1. Grizzly takes 1 second to launch. Glassfish over 20 seconds.

2. All JNI, Classloader, Memory Leak problems we are currently encountering when reloading webapps during development could be fixed by simply restarting the entire web container's JVM if we were using Grizzly. Reloading would still be quick and all the aforementioned problems would disappear.

3. I assume you will be able to reuse much of the Glassfish plugin implementation for Grizzly.
Comment 1 Petr Jiricka 2013-03-14 20:53:12 UTC
I just found this enhancement request. Regarding:

> 3. I assume you will be able to reuse much of the Glassfish plugin implementation for Grizzly.
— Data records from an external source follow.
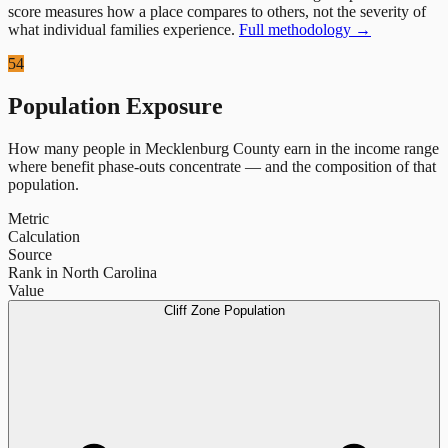
score measures how a place compares to others, not the severity of
what individual families experience.
Full methodology →
54
Population Exposure
How many people in
Mecklenburg County
earn in the income range
where benefit phase-outs concentrate — and the composition of that
population.
Metric
Calculation
Source
Rank in North Carolina
Value
Cliff Zone Population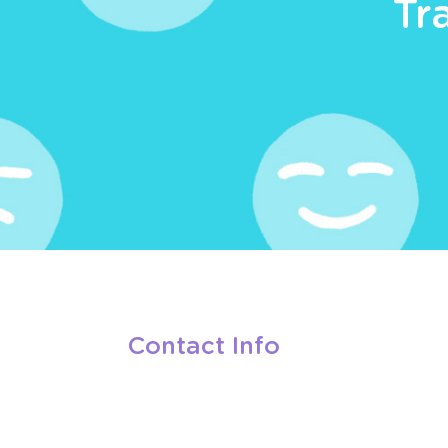
Tr
Contact Info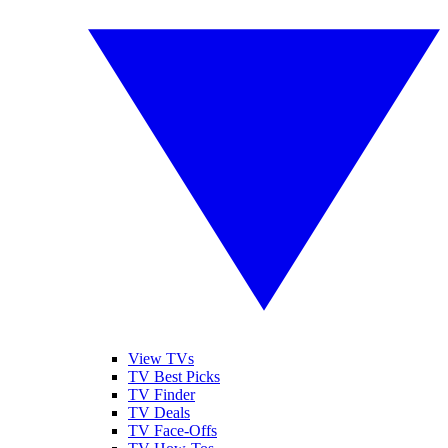
View TVs
TV Best Picks
TV Finder
TV Deals
TV Face-Offs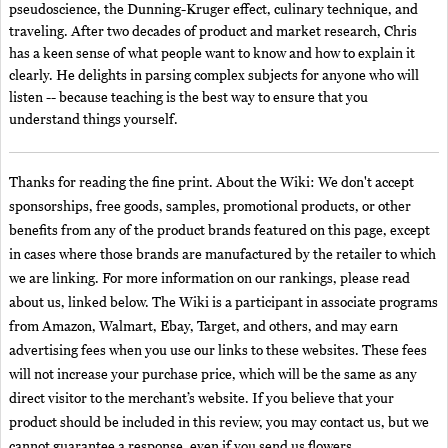
pseudoscience, the Dunning-Kruger effect, culinary technique, and
traveling. After two decades of product and market research, Chris
has a keen sense of what people want to know and how to explain it
clearly. He delights in parsing complex subjects for anyone who will
listen -- because teaching is the best way to ensure that you
understand things yourself.
Thanks for reading the fine print. About the Wiki: We don't accept
sponsorships, free goods, samples, promotional products, or other
benefits from any of the product brands featured on this page, except
in cases where those brands are manufactured by the retailer to which
we are linking. For more information on our rankings, please read
about us, linked below. The Wiki is a participant in associate programs
from Amazon, Walmart, Ebay, Target, and others, and may earn
advertising fees when you use our links to these websites. These fees
will not increase your purchase price, which will be the same as any
direct visitor to the merchant’s website. If you believe that your
product should be included in this review, you may contact us, but we
cannot guarantee a response, even if you send us flowers.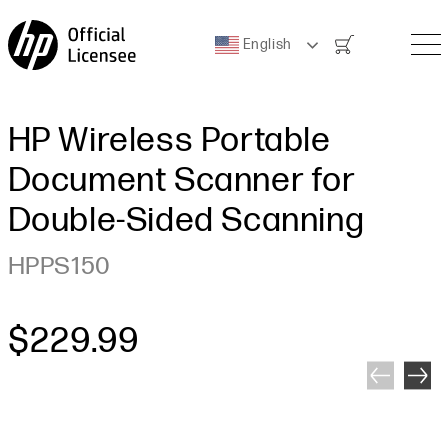
Cart
English
HP Wireless Portable
Document Scanner for
Double-Sided Scanning
HPPS150
Regular price
$229.99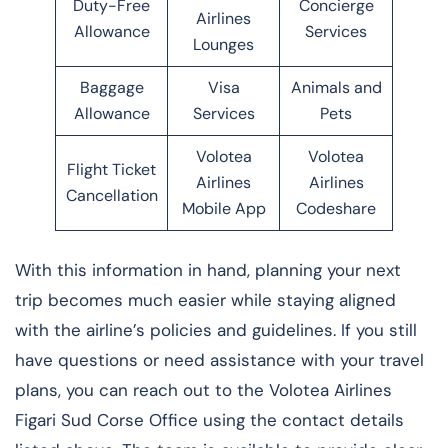
Duty-Free
Concierge
Airlines
Allowance
Services
Lounges
Baggage
Visa
Animals and
Allowance
Services
Pets
Volotea
Volotea
Flight Ticket
Airlines
Airlines
Cancellation
Mobile App
Codeshare
With this information in hand, planning your next
trip becomes much easier while staying aligned
with the airline’s policies and guidelines. If you still
have questions or need assistance with your travel
plans, you can reach out to the Volotea Airlines
Figari Sud Corse Office using the contact details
I am not sure, as the NetBeans GlassFish plugin probably relies on some admin services of GlassFish, which are not a part of Grizzly itself. Tomas?
Comment 2 TomasKraus 2013-03-16 00:25:46 UTC
Plugin uses 2 ways of accessing glasfish - old asadmin HTTP interface or new (not yet finished) REST interface.
I have no idea what's admin interface for Grizzly, but I can ask local development team.
Comment 3 Petr Jiricka 2013-03-19 09:24:43 UTC
Based on some internal conversation, actually Grizzly uses a different approach to administration than GlassFish, so reusing the GlassFish plugin codebase would not be possible - you would have to implement the plugin for Grizzly from scratch.

Also one question that comes to my mind, what exactly do you "deploy" to Grizzly? For example if you use Maven, the GlassFish plugin assumes that you have a war packaging type, and you deploy either a war file or expanded war directory. With Grizzly this would need to work differently, right? I don't have any experience with development against Grizzly - can you please share your experience and expectations, so we have an idea how this should work? Thanks.
Comment 4 _ gtzabari 2013-03-20 00:08:51 UTC
I am expecting Grizzly to behave the same as an embedded Jetty web server (or you can simply provide better Jetty integration instead of Grizzly).

I like using an embedded Jetty server for the following reason:

1. The webapp (either in WAR or unpacked form) is treated as a stand-alone Java application.
2. There is no class sharing between applications, nor any possibly memory leaks because restarting the webapp entailed restarting the application (launching a new JVM).
3. App startup/shutdown is extremely quick (1-2 seconds max).
4. Jetty goes a step further and monitors unpacked webapps for changes. When I update an HTML file, the server begins serving the new version immediately. I can simply reload the browser window to see the new version; no need to restart the webapp.